Description
Recently, we updated Ahrefs codebase to the latest version of Dune (to be more specific, commit 71024ef) from the previous version we were using from back in April (7bb6de7), which was working fine.
After upgrading, all our Linux CI agents work perfectly fine, but on the macOS agents we have noticed that dune processes stay running forever, with CPU usage over 90%.
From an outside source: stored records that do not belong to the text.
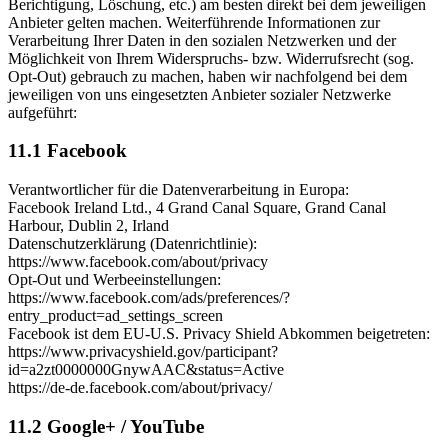
Berichtigung, Löschung, etc.) am besten direkt bei dem jeweiligen
Anbieter gelten machen. Weiterführende Informationen zur
Verarbeitung Ihrer Daten in den sozialen Netzwerken und der
Möglichkeit von Ihrem Widerspruchs- bzw. Widerrufsrecht (sog.
Opt-Out) gebrauch zu machen, haben wir nachfolgend bei dem
jeweiligen von uns eingesetzten Anbieter sozialer Netzwerke
aufgeführt:
11.1 Facebook
Verantwortlicher für die Datenverarbeitung in Europa:
Facebook Ireland Ltd., 4 Grand Canal Square, Grand Canal
Harbour, Dublin 2, Irland
Datenschutzerklärung (Datenrichtlinie):
https://www.facebook.com/about/privacy
Opt-Out und Werbeeinstellungen:
https://www.facebook.com/ads/preferences/?
entry_product=ad_settings_screen
Facebook ist dem EU-U.S. Privacy Shield Abkommen beigetreten:
https://www.privacyshield.gov/participant?
id=a2zt0000000GnywAAC&status=Active
https://de-de.facebook.com/about/privacy/
11.2 Google+ / YouTube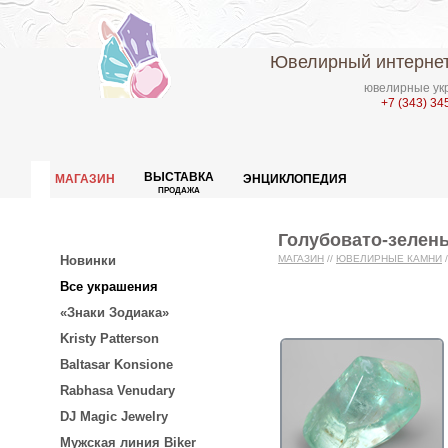
Ювелирный интернет
ювелирные укр
+7 (343) 34
ВЫСТАВКА
МАГАЗИН
ЭНЦИКЛОПЕДИЯ
ПРОДАЖА
Голубовато-зелены
Новинки
МАГАЗИН
//
ЮВЕЛИРНЫЕ КАМНИ
/
Все украшения
«Знаки Зодиака»
Kristy Patterson
Baltasar Konsione
Rabhasa Venudary
DJ Magic Jewelry
Мужская линия Biker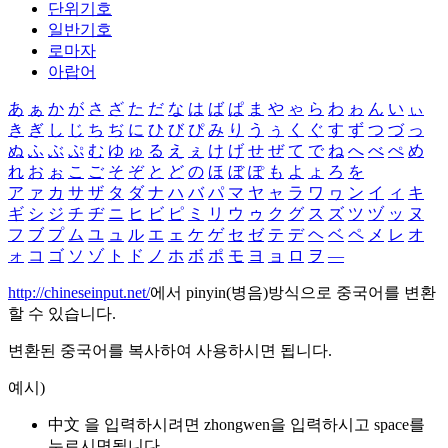
단위기호
일반기호
로마자
아랍어
あ
ぁ
か
が
さ
ざ
た
だ
な
は
ば
ぱ
ま
や
ゃ
ら
わ
ゎ
ん
い
ぃ
き
ぎ
し
じ
ち
ぢ
に
ひ
び
ぴ
み
り
う
ぅ
く
ぐ
す
ず
つ
づ
っ
ぬ
ふ
ぶ
ぷ
む
ゆ
ゅ
る
え
ぇ
け
げ
せ
ぜ
て
で
ね
へ
べ
ぺ
め
れ
お
ぉ
こ
ご
そ
ぞ
と
ど
の
ほ
ぼ
ぽ
も
よ
ょ
ろ
を
ア
ァ
カ
サ
ザ
タ
ダ
ナ
ハ
バ
パ
マ
ヤ
ャ
ラ
ワ
ヮ
ン
イ
ィ
キ
ギ
シ
ジ
チ
ヂ
ニ
ヒ
ビ
ピ
ミ
リ
ウ
ゥ
ク
グ
ス
ズ
ツ
ヅ
ッ
ヌ
フ
ブ
プ
ム
ユ
ュ
ル
エ
ェ
ケ
ゲ
セ
ゼ
テ
デ
ヘ
ベ
ペ
メ
レ
オ
ォ
コ
ゴ
ソ
ゾ
ト
ド
ノ
ホ
ボ
ポ
モ
ヨ
ョ
ロ
ヲ
―
http://chineseinput.net/
에서 pinyin(병음)방식으로 중국어를 변환
할 수 있습니다.
변환된 중국어를 복사하여 사용하시면 됩니다.
예시)
中文 을 입력하시려면
zhongwen
을 입력하시고 space를
누르시면됩니다.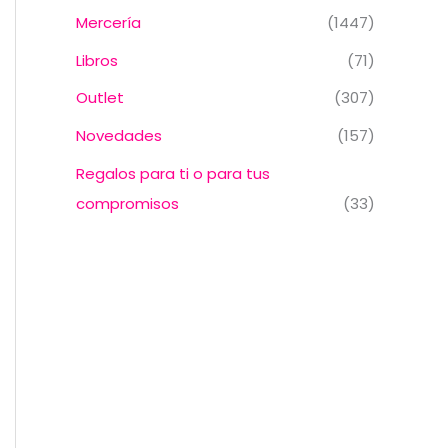
Mercería
(1447)
Libros
(71)
Outlet
(307)
Novedades
(157)
Regalos para ti o para tus
compromisos
(33)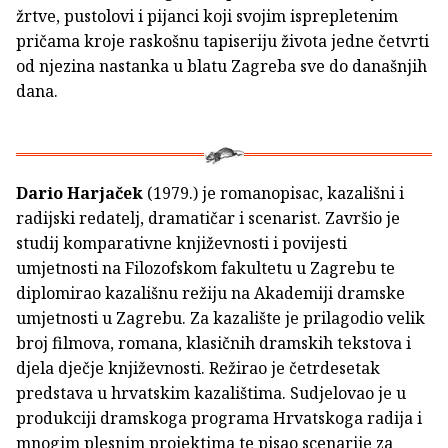
žrtve, pustolovi i pijanci koji svojim isprepletenim
pričama kroje raskošnu tapiseriju života jedne četvrti
od njezina nastanka u blatu Zagreba sve do današnjih
dana.
Dario Harjaček
(1979.) je romanopisac, kazališni i
radijski redatelj, dramatičar i scenarist. Završio je
studij komparativne književnosti i povijesti
umjetnosti na Filozofskom fakultetu u Zagrebu te
diplomirao kazališnu režiju na Akademiji dramske
umjetnosti u Zagrebu. Za kazalište je prilagodio velik
broj filmova, romana, klasičnih dramskih tekstova i
djela dječje književnosti. Režirao je četrdesetak
predstava u hrvatskim kazalištima. Sudjelovao je u
produkciji dramskoga programa Hrvatskoga radija i
mnogim plesnim projektima te pisao scenarije za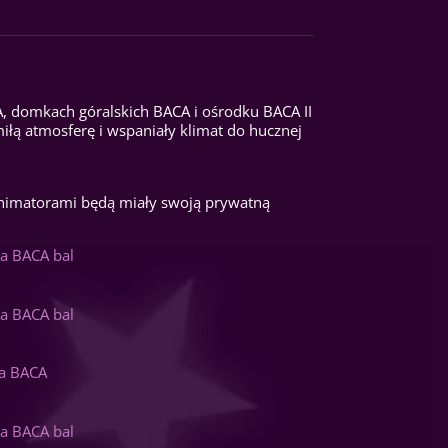
A, domkach góralskich BACA i ośrodku BACA II
iłą atmosferę i wspaniały klimat do hucznej
animatorami będą miały swoją prywatną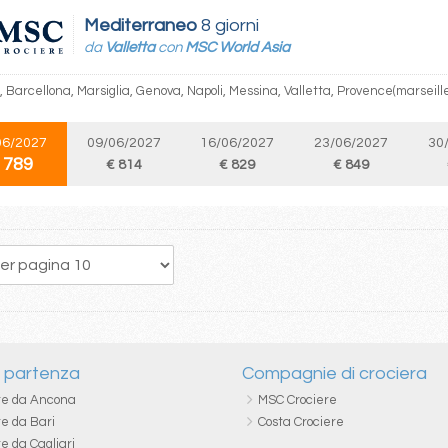
Mediterraneo
8 giorni
da
Valletta
con
MSC World Asia
, Barcellona, Marsiglia, Genova, Napoli, Messina, Valletta, Provence(marseill
06/2027
09/06/2027
16/06/2027
23/06/2027
30
 789
€ 814
€ 829
€ 849
123
124
125
126
127
128
129
130
131
i partenza
Compagnie di crociera
re da Ancona
MSC Crociere
re da Bari
Costa Crociere
e da Cagliari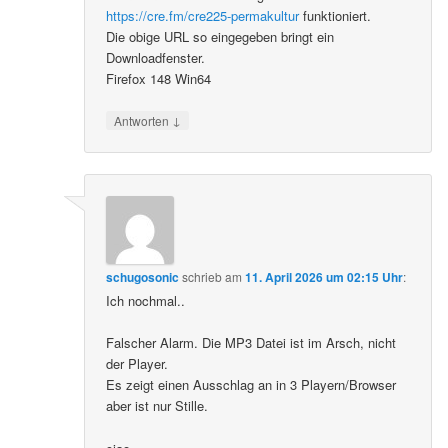
https://cre.fm/cre225-permakultur
funktioniert.
Die obige URL so eingegeben bringt ein
Downloadfenster.
Firefox 148 Win64
↓
Antworten
schugosonic
schrieb
am
11. April 2026 um 02:15 Uhr
:
Ich nochmal..
Falscher Alarm. Die MP3 Datei ist im Arsch, nicht
der Player.
Es zeigt einen Ausschlag an in 3 Playern/Browser
aber ist nur Stille.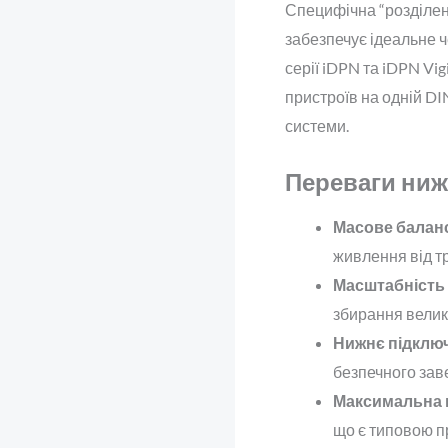
Специфічна “розділен
забезпечує ідеальне 
серії iDPN та iDPN Vig
пристроїв на одній DI
системи.
Переваги ниж
Масове балан
живлення від т
Масштабність
збирання велик
Нижнє підклю
безпечного зав
Максимальна н
що є типовою п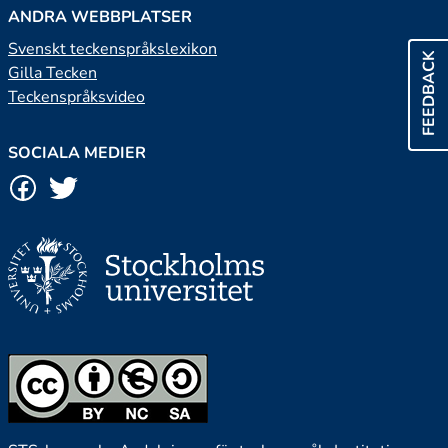
ANDRA WEBBPLATSER
Svenskt teckenspråkslexikon
FEEDBACK
Gilla Tecken
Teckenspråksvideo
SOCIALA MEDIER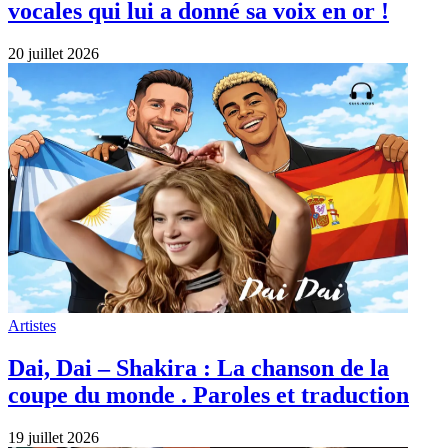
vocales qui lui a donné sa voix en or !
20 juillet 2026
Artistes
Dai, Dai – Shakira : La chanson de la
coupe du monde . Paroles et traduction
19 juillet 2026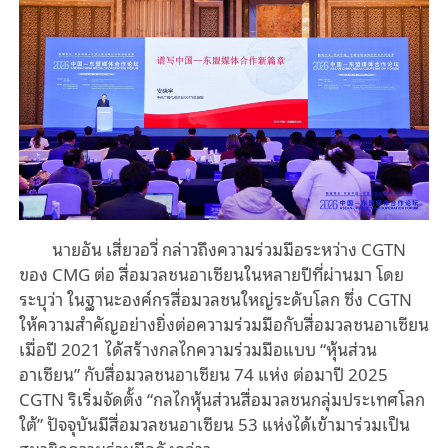
นายอัน เสี่ยวอวี่ กล่าวถึงความร่วมมือระหว่าง CGTN
ของ CMG ต่อ สื่อมวลชนอาเซียนในหลายปีที่ผ่านมา โดย
ระบุว่า ในฐานะองค์กรสื่อมวลชนใหญ่ระดับโลก ซึ่ง CGTN
ให้ความสำคัญอย่างยิ่งต่อความร่วมมือกับสื่อมวลชนอาเซียน
เมื่อปี 2021 ได้สร้างกลไกความร่วมมือแบบ “หุ้นส่วน
อาเซียน” กับสื่อมวลชนอาเซียน 74 แห่ง ต่อมาปี 2025
CGTN ริเริ่มจัดตั้ง “กลไกหุ้นส่วนสื่อมวลชนกลุ่มประเทศโลก
ใต้” ปัจจุบันมีสื่อมวลชนอาเซียน 53 แห่งได้เข้ามาร่วมเป็น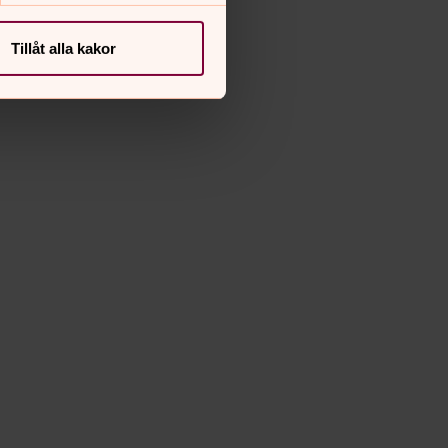
Tillåt alla kakor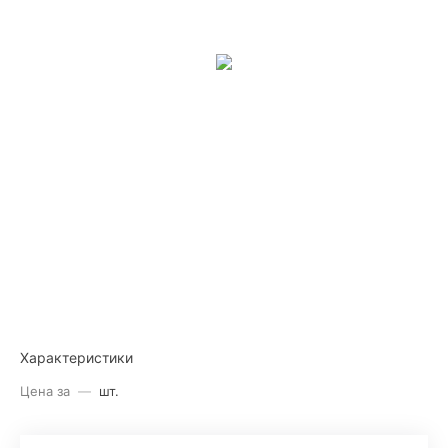
Характеристики
Цена за
—
шт.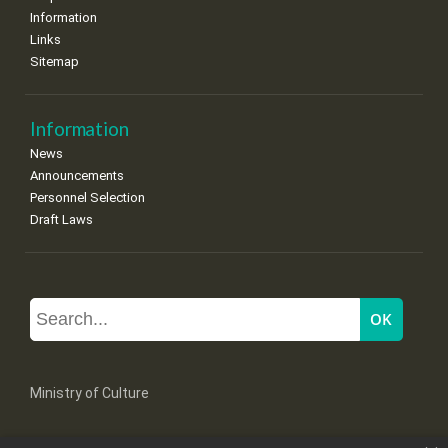
Information
Links
Sitemap
Information
News
Announcements
Personnel Selection
Draft Laws
Ministry of Culture
Mpoumpoulinas 20-22 Str, 106 82 Athens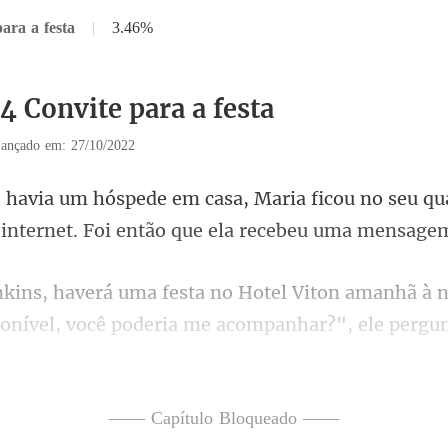
ara a festa
|
3.46%
4 Convite para a festa
ançado em: 27/10/2022
ficou no seu qu
internet. Foi
sponível, você poderia me acompanh
—— Capítulo Bloqueado ——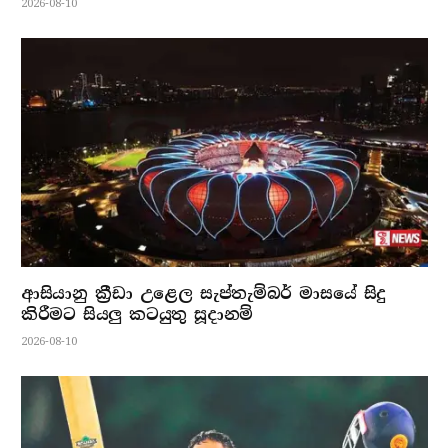
2026-08-10
ආසියානු ක්‍රීඩා උළෙල සැප්තැම්බර් මාසයේ සිදු
කිරීමට සියලු කටයුතු සූදානම්
2026-08-10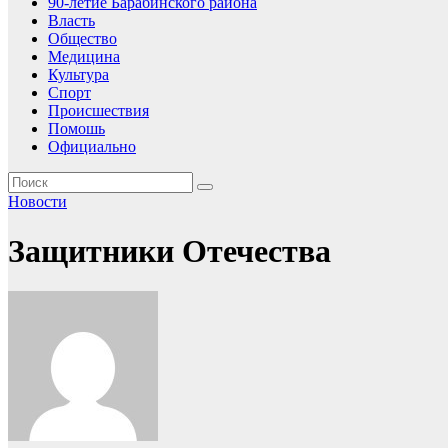
90-летие Барабинского района
Власть
Общество
Медицина
Культура
Спорт
Происшествия
Помошь
Официально
Новости
Защитники Отечества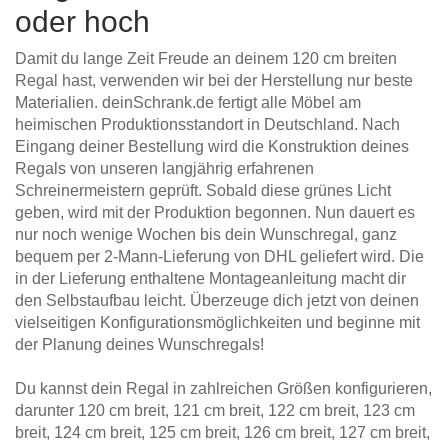
oder hoch
Damit du lange Zeit Freude an deinem 120 cm breiten
Regal hast, verwenden wir bei der Herstellung nur beste
Materialien. deinSchrank.de fertigt alle Möbel am
heimischen Produktionsstandort in Deutschland. Nach
Eingang deiner Bestellung wird die Konstruktion deines
Regals von unseren langjährig erfahrenen
Schreinermeistern geprüft. Sobald diese grünes Licht
geben, wird mit der Produktion begonnen. Nun dauert es
nur noch wenige Wochen bis dein Wunschregal, ganz
bequem per 2-Mann-Lieferung von DHL geliefert wird. Die
in der Lieferung enthaltene Montageanleitung macht dir
den Selbstaufbau leicht. Überzeuge dich jetzt von deinen
vielseitigen Konfigurationsmöglichkeiten und beginne mit
der Planung deines Wunschregals!
Du kannst dein Regal in zahlreichen Größen konfigurieren,
darunter 120 cm breit, 121 cm breit, 122 cm breit, 123 cm
breit, 124 cm breit, 125 cm breit, 126 cm breit, 127 cm breit,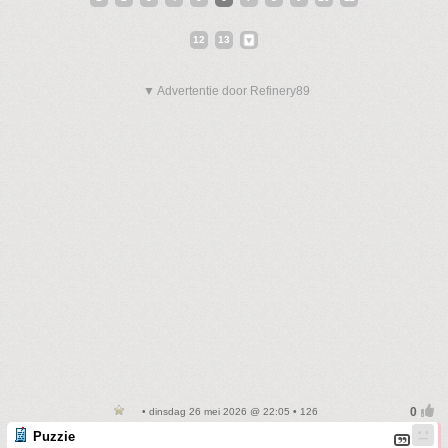
12
13
▼ Advertentie door Refinery89
• dinsdag 26 mei 2026 @ 22:05 • 126
Puzzie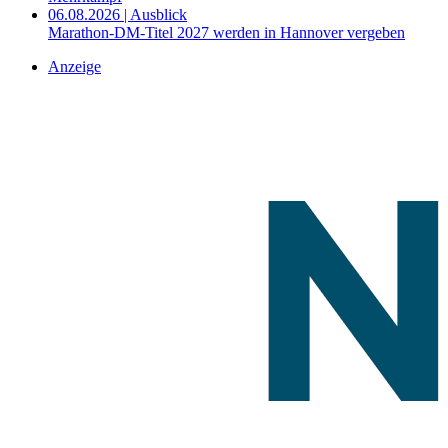
06.08.2026 | Ausblick
Marathon-DM-Titel 2027 werden in Hannover vergeben
Anzeige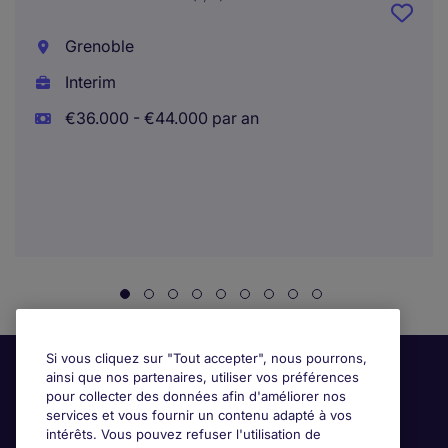
Grenoble
Interim
€36.000 - €44.000 par an
Si vous cliquez sur "Tout accepter", nous pourrons,
ainsi que nos partenaires, utiliser vos préférences
pour collecter des données afin d'améliorer nos
services et vous fournir un contenu adapté à vos
intérêts. Vous pouvez refuser l'utilisation de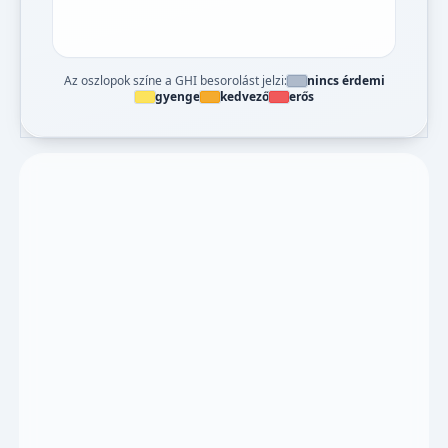
Az oszlopok színe a GHI besorolást jelzi:
nincs érdemi
gyenge
kedvező
erős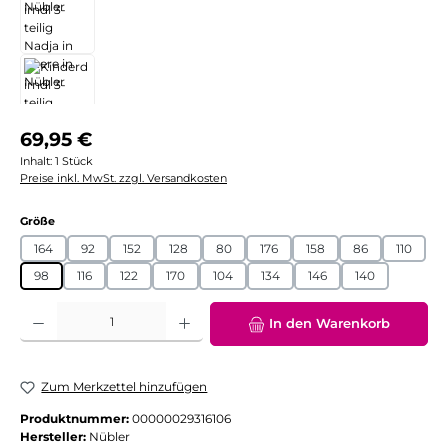
Regulärer Preis:
69,95 €
Inhalt:
1 Stück
Preise inkl. MwSt. zzgl. Versandkosten
auswählen
Größe
164
92
152
128
80
176
158
86
110
98
116
122
170
104
134
146
140
Produkt Anzahl: Gib den gewünschten Wert ein oder benutze die Schaltflächen
In den Warenkorb
Zum Merkzettel hinzufügen
Produktnummer:
00000029316106
Hersteller:
Nübler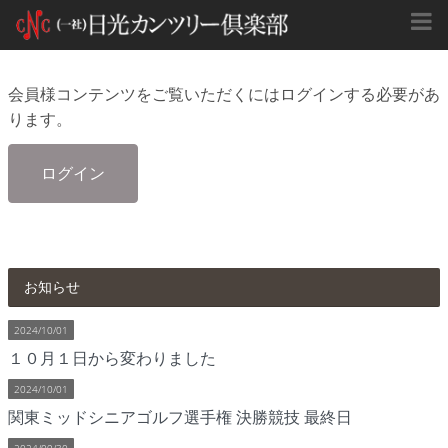
会員様コンテンツをご覧いただくにはログインする必要があ
ります。
ログイン
お知らせ
2024/10/01
１０月１日から変わりました
2024/10/01
関東ミッドシニアゴルフ選手権 決勝競技 最終日
2024/09/30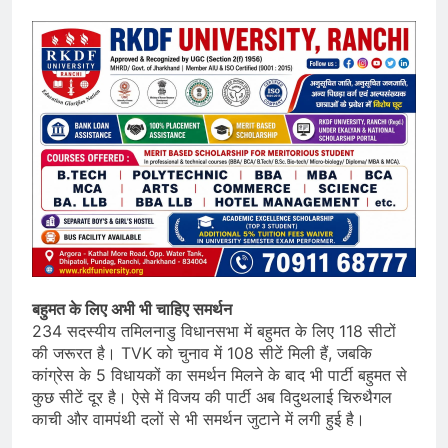
बहुमत के लिए अभी भी चाहिए समर्थन
234 सदस्यीय तमिलनाडु विधानसभा में बहुमत के लिए 118 सीटों
की जरूरत है। TVK को चुनाव में 108 सीटें मिली हैं, जबकि
कांग्रेस के 5 विधायकों का समर्थन मिलने के बाद भी पार्टी बहुमत से
कुछ सीटें दूर है। ऐसे में विजय की पार्टी अब विदुथलाई चिरुथैगल
काची और वामपंथी दलों से भी समर्थन जुटाने में लगी हुई है।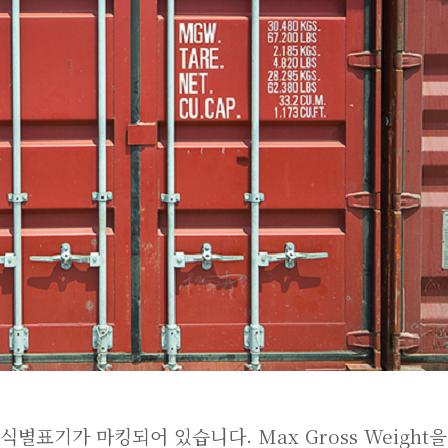
별표기가 마킹되어 있습니다. Max Gross Weight을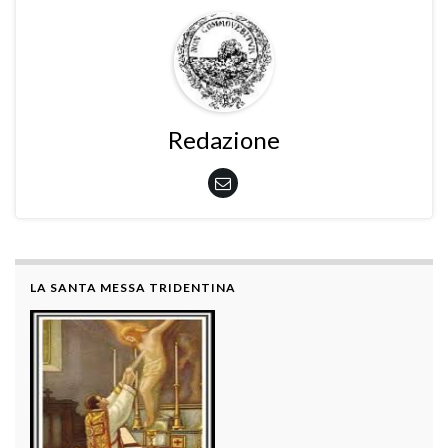
Redazione
LA SANTA MESSA TRIDENTINA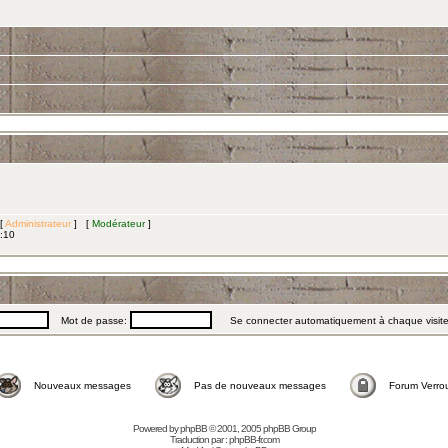
 [
Administrateur
] [
Modérateur
]
3:10
Mot de passe:
Se connecter automatiquement à chaque visit
Nouveaux messages
Pas de nouveaux messages
Forum Verrou
Powered by
phpBB
© 2001, 2005 phpBB Group
Traduction par :
phpBB-fr.com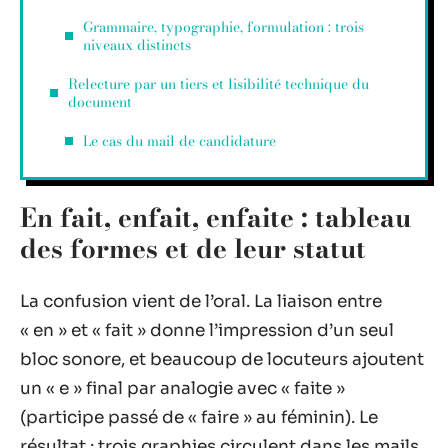
Grammaire, typographie, formulation : trois
niveaux distincts
Relecture par un tiers et lisibilité technique du
document
Le cas du mail de candidature
En fait, enfait, enfaite : tableau
des formes et de leur statut
La confusion vient de l’oral. La liaison entre
« en » et « fait » donne l’impression d’un seul
bloc sonore, et beaucoup de locuteurs ajoutent
un « e » final par analogie avec « faite »
(participe passé de « faire » au féminin). Le
résultat : trois graphies circulent dans les mails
Here is some example of a dune process running for 55+minutes and with CPU at 100%:
$ ps aux | grep dune
USER PID %CPU %MEM VSZ RSS TT STAT STARTED TIME COMMAND
user 3759 100.0 0.0 34302304 448 ?? R 3:20PM 55:12.57 /Users/user/builds/macvm100/ahrefs/monorepo-extra/_opam/bin/dune build -p dune-private-libs -j 7 @install
user 3737 0.0 1.1 34302560 93844 ?? S 3:19PM 0:04.48 /Users/user/builds/macvm100/ahrefs/monorepo-extra/_opam/bin/dune build -p dune-private-libs -j 7 @install
user 36569 0.0 0.0 34122844 856 s000 S+ 4:15PM 0:00.00 grep dune
Looking at different occurrences of the issue, I couldn't find any pattern, on the packages where it appears. What I can say is that it happens on different versions of macos. In particular, the one in the agent used in the command above is 12.3.1
, but it also happens on 12.6.1
and 13.0.1
.
I have tried to gather some information about what the hanging dune
process is exactly doing. Calling sample 3759
with the process id gathered with ps aux
above shows a lot of nested callbacks with camlDune_engine__Process__fun_4514
, not sure if this is expected. You can find the full output of that command here:
Is there anything I could do to help diagnose the problem?